Zafar, who hasn't acted in Pakistan, says that the Indian film industry has evolved dramatically compared to that of his home country. "But I'm hoping that the new breed of filmmakers will change that. We do see some budding directors coming in."
Zafar was talking in Dubai at the premiere of his latest film, the Bollywood romcom London, Paris, New York, which is now in cinemas. The directorial debut of Anu Menon (who also wrote the story), the film - perhaps unsurprisingly - follows Zafar and female lead Aditi Rao Hydari across three days in three cities (can you guess which ones?) as they meet and fall in love, not once, not twice, but thrice.
The film also marks the composing debut for Zafar in a Bollywood film. While he has had roles in three previous Indian titles (most famously 2010's satire Tere Bin Laden, in which he plays a young reporter who fakes an Osama bin Laden video), this is the first in which he has composed the full soundtrack. But it's something he said he wasn't originally lined up to do.
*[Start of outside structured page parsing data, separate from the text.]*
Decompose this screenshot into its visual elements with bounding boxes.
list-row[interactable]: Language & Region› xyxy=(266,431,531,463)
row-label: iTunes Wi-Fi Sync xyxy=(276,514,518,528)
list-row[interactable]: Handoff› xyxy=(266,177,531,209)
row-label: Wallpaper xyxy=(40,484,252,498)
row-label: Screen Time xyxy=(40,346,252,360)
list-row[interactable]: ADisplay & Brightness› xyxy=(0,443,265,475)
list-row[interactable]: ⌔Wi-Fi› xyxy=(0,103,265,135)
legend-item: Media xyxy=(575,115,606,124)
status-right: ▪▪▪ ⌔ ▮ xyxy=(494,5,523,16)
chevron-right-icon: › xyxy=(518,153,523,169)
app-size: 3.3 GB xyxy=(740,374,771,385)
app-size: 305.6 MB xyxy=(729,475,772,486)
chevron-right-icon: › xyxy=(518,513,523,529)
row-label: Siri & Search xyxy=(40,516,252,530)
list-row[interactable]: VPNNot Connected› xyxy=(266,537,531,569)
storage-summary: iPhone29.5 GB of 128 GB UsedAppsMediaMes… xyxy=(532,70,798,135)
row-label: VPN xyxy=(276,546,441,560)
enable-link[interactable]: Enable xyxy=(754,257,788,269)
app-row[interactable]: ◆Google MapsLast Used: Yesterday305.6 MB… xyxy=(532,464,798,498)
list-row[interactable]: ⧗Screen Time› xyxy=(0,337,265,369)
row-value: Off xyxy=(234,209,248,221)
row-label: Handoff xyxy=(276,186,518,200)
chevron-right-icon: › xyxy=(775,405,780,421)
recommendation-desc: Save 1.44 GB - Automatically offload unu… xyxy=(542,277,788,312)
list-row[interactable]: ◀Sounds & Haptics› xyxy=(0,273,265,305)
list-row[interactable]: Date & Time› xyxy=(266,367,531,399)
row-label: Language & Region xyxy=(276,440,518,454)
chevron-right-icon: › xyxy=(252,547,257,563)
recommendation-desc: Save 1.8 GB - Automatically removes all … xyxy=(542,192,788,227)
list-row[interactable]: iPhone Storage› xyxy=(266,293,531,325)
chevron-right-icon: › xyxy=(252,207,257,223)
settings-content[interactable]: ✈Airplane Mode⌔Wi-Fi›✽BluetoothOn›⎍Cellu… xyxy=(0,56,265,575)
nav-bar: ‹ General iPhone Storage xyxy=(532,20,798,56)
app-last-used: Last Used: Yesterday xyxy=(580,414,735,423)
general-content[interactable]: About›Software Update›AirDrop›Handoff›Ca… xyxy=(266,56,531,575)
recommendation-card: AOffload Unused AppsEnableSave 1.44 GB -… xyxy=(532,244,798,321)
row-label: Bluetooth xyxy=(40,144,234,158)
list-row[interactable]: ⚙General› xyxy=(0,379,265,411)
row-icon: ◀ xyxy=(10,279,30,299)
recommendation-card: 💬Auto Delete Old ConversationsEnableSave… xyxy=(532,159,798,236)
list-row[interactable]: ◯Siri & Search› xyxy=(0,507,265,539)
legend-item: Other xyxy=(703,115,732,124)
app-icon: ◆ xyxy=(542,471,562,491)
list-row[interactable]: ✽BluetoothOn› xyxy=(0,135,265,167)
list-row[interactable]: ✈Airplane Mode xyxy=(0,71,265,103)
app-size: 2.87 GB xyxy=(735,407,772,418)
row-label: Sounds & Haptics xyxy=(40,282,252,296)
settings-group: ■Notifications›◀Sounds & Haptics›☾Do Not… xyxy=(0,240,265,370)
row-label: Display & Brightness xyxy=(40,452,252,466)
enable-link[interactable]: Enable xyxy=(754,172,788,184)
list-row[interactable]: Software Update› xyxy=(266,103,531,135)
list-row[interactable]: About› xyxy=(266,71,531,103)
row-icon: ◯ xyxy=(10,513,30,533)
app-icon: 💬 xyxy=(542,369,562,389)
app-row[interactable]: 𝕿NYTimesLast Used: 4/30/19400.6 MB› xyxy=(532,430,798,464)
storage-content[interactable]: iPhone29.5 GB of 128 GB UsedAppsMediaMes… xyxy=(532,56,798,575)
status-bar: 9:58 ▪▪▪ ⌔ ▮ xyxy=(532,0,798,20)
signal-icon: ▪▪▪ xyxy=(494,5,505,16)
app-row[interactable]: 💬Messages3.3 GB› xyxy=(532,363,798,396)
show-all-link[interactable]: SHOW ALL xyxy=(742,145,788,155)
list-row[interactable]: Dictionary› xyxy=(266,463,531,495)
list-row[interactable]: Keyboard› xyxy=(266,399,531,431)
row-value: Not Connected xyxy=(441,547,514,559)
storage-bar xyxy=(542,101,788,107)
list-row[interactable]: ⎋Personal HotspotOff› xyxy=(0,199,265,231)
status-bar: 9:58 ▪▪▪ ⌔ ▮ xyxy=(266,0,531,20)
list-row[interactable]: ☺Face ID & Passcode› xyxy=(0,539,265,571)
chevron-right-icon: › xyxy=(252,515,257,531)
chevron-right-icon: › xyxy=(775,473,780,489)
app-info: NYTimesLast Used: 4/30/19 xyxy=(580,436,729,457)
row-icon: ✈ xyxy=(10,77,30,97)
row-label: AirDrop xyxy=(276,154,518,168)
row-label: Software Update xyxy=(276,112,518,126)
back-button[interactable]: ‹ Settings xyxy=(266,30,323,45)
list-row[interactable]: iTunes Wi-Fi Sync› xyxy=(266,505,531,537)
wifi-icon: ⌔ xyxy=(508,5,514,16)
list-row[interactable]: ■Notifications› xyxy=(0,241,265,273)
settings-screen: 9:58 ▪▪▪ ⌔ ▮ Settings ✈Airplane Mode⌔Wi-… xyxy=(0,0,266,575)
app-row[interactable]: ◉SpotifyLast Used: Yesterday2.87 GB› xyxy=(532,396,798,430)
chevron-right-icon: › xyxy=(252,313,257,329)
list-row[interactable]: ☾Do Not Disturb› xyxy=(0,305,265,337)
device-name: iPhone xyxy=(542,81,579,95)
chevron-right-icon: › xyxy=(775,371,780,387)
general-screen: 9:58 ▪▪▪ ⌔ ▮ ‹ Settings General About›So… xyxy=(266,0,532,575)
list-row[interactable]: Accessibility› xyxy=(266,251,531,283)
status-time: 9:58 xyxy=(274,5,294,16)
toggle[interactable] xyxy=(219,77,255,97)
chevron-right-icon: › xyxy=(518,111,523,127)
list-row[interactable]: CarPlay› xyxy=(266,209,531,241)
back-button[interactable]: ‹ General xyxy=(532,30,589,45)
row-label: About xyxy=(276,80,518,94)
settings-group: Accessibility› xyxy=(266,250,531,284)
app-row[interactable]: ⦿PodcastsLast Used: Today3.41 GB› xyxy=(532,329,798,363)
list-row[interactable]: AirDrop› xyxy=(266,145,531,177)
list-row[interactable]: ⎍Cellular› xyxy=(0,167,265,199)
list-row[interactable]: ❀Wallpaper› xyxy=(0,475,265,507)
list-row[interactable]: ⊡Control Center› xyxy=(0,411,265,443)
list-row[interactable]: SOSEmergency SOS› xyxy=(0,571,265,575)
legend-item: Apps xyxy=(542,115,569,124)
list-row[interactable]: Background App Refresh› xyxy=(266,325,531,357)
"I wasn't supposed to do the music, but one day I phoned them up and asked them about the songs," he claimed. "I was sitting in my studio with my keyboard and piano, and after about 15 to 20 minutes I sent them a demo."
Unfortunately for Zafar, three days went by without a reply. "I eventually phoned up Menon and she said she'd actually emailed me asking me to do the entire score. I hadn't seen it."
With Zafar in his studio in Pakistan and Hydari in India, much of the recording was done over Skype. "I'm a reluctant singer," admitted Hydari. "I went from singing in my bathroom to singing in a studio."
In London, Paris, New York, Zafar plays Nikhil, a rich Punjabi kid who heads to London to study filmmaking on his father's money. There, he meets Lalitha (Hydari), a middle-class south Indian girl with a scholarship to study politics in New York. Sparks fly, hilarious consequences follow, they meet, go their separate ways, meet again, and, well, you can probably guess the rest.
"It's difficult not to love London in the summer, it's a good place for attraction," said Hydari on the film's first city. "Then there's Paris, which is darker, more intense. And finally New York, a place where you can be who you want to be." Hydari failed to acknowledge that London - according to the trailer - would also provide the necessary weather for the obligatory love scene in the rain.
It might not be long before Dubai or Abu Dhabi start cropping up more frequently as Bollywood locations, with the UAE and the region as a whole becoming one of the most important for the Indian film industry. And this was something that was acknowledged by Vijay Singh, the CEO of Fox Star Studios, the Murdoch-owned Mumbai-based company distributing London, Paris, New York.
"Two years back, when looking at the state of the business for Bollywood across the world, you only spoke about the US and the UK, and then came the Middle East," said Singh. "The good news is, that over the past two years, now the Middle East accounts for as big a business as the US and UK."
Dubai, Abu Dhabi, Muscat as a sequel?